在进一步的实施方案中,通过控制器根据所述映射关系表,控制所述矩阵乘法运算器进行矩阵乘法操作,其中,稀疏序列中为“0”的位对应神经元矩阵中的相应元素不进行矩阵乘法运算。
在进一步的实施方案中,包括通过加法器在所述神经元矩阵和权值矩阵分别进行winograd变换时,对移位运算器移位运算后的结果按照矩阵乘法规则累加。
在进一步的实施方案中,还包括通过数据缓存单元缓存所述稀疏序列和映射关系表。
本披露的再一方面提供一种神经网络卷积运算装置,包括一个或多个以上所述的神经网络卷积运算装置,用于获取待运算数据和控制信息,执行神经网络运算。
本披露的又一方面提供一种组合处理装置,包括以上所述的神经网络运算装置,通用互联接口,和用于执行非神经网络运算的其他处理装置,所述其他处理装置与所述神经网络运算装置通过通用互联接口连接。
本披露的还一方面提供一种芯片,其特征在于包括其包括以上所述的神经网络运算装置或权利要求27所述的组合处理装置。
本披露的再一方面提供一种电子装置,包括以上所述的芯片。
本披露的移位运算器在进行神经元矩阵和权值矩阵winograd变换和反变换时能够完全替代乘法器,仅通过移位操作即可完成乘法运算;
本披露能够将复杂的卷积操作变为稀疏矩阵乘法操作,并且变换与反变换过程可用位操作实现,通过这种方法可以大量减少卷积所需的运算量,提高神经网络的运算速度,大幅提高数据处理的效率;
本披露通过采用稀疏化单元形成稀疏序列,可以减少存储网络参数所需的存储空间,降低内存访问的带宽,还可以在变换后神经元矩阵和变换后权值矩阵进行对位相乘的矩阵乘法操作时,减少乘法运算,节省开销。
图1示意性示出了本披露实施例的神经网络卷积运算装置的结构示意图。
图2示意性示出了本披露实施例的神经网络卷积运算装置进行卷积运算的方法流程图。
图3示意性示出了本披露实施例的映射关系表。
图4示意性示出了卷积运算的示意图。
图5结合本披露实施例所描述的装置,示意性示出本披露实施例执行图4卷积运算的过程。
图6为本披露实施例的组合处理装置的结构示意图。
根据结合附图对本披露示例性实施例的以下详细描述,本披露的其它方面、优势和突出特征对于本领域技术人员将变得显而易见。

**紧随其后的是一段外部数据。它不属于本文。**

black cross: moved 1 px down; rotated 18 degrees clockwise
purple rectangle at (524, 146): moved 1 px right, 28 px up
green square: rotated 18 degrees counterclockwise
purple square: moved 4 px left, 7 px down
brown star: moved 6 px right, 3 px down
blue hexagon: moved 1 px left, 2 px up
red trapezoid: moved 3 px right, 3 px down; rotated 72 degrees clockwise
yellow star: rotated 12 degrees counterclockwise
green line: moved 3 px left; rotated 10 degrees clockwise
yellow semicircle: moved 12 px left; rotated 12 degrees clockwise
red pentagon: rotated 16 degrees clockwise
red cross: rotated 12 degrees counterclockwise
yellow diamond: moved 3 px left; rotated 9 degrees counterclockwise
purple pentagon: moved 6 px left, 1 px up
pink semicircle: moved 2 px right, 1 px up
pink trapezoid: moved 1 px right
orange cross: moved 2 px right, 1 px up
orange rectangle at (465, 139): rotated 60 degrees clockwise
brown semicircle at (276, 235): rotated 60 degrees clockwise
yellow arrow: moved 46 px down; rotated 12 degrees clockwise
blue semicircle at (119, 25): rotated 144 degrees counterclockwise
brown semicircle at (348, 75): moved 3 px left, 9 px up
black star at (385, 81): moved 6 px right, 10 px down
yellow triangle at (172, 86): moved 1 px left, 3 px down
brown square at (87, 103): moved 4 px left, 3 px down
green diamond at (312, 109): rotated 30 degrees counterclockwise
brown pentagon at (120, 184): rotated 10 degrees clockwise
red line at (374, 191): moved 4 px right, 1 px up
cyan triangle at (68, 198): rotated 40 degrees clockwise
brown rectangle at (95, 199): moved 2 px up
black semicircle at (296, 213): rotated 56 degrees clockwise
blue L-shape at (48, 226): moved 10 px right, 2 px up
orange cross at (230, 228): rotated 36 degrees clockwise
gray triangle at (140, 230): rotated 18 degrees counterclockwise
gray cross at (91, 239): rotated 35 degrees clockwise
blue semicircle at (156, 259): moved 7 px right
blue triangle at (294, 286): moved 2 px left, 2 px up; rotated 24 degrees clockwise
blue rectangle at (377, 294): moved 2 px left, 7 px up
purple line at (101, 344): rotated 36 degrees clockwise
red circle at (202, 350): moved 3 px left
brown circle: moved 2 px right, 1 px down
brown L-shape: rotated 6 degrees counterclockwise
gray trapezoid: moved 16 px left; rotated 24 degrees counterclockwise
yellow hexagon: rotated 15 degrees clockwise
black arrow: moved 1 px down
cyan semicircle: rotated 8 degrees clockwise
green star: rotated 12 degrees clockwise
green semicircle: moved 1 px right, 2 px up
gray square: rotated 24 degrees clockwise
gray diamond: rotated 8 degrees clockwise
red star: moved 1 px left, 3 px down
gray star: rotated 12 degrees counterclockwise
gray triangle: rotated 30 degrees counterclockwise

在本披露中,术语“包括”和“含有”及其派生词意为包括而非限制;术语“或”是包含性的,意为和/或。
在本说明书中,下述用于描述本披露原理的各种实施例只是说明,不应该以任何方式解释为限制发明的范围。参照附图的下述描述用于帮助全面理解由权利要求及其等同物限定的本披露的示例性实施例。下述描述包括多种具体细节来帮助理解,但这些细节应认为仅仅是示例性的。因此,本领域普通技术人员应认识到,在不悖离本披露的范围和精神的情况下,可以对本文中描述的实施例进行多种改变和修改。此外,为了清楚和简洁起见,省略了公知功能和结构的描述。此外,贯穿附图,相同参考数字用于相思功能和操作。
附图中示出了一些方框图和/或流程图。应理解,方框图和/或流程图中的一些方框或其组合可以由计算机程序指令来实现。这些计算机程序指令可以提供给通用计算机、专用计算机或其他可编程数据处理装置的处理器,从而这些指令在由该处理器执行时可以创建用于实现这些方框图和/或流程图中所说明的功能/操作的装置。
因此,本披露的技术可以硬件和/或软件(包括固件、微代码等)的形式来实现。另外,本披露的技术可以采取存储有指令的计算机可读介质上的计算机程序产品的形式,该计算机程序产品可供指令执行系统使用。
图1示意性示出了本披露实施例的神经网络卷积运算装置的结构示意图,如图1所示,神经网络卷积运算装置100包括运算器110和控制器120,其中运算器110包括移位运算器111和矩阵乘法运算器112。
其中,移位运算器111,用于对神经元矩阵和权值矩阵分别进行
winograd变换,得到变换后神经元矩阵和变换后权值矩阵。矩阵乘法运算器112,用于将变换后神经元矩阵和变换后权值矩阵进行对位相乘的矩阵乘法操作,得到乘法矩阵;移位运算器111还用于在得到乘法矩阵后将乘法矩阵进行winograd反变换,得到卷积运算结果。本披露实施例的控制器120用于控制移位运算器111进行winograd变换或winograd反变换,还用于控制矩阵乘法运算器111进行矩阵乘法操作。
在一些实施例中,还包括片上缓存,用于存储神经元矩阵和权值矩阵,还用于存储对神经元矩阵进行winograd变换的变换矩阵C,用于存储对权值矩阵进行winograd变换的变换矩阵G。该片上缓存可以是高速缓冲寄存器。变换矩阵C和变换矩阵G中的元素数值独立为±2n或0,n为整数。这里的独立为是指两个变换矩阵上的元素各自单独取值满足上述条件。片上缓存包括专门存储神经元矩阵的输入神经元缓存,输出神经元缓存,专门存储权值矩阵的权值缓存,专门存储变换矩阵C和变换矩阵G的两个缓存。或者输入神经元缓存,输出神经元缓存,权值缓存的任意两个可以用于存储变换矩阵C和变换矩阵G。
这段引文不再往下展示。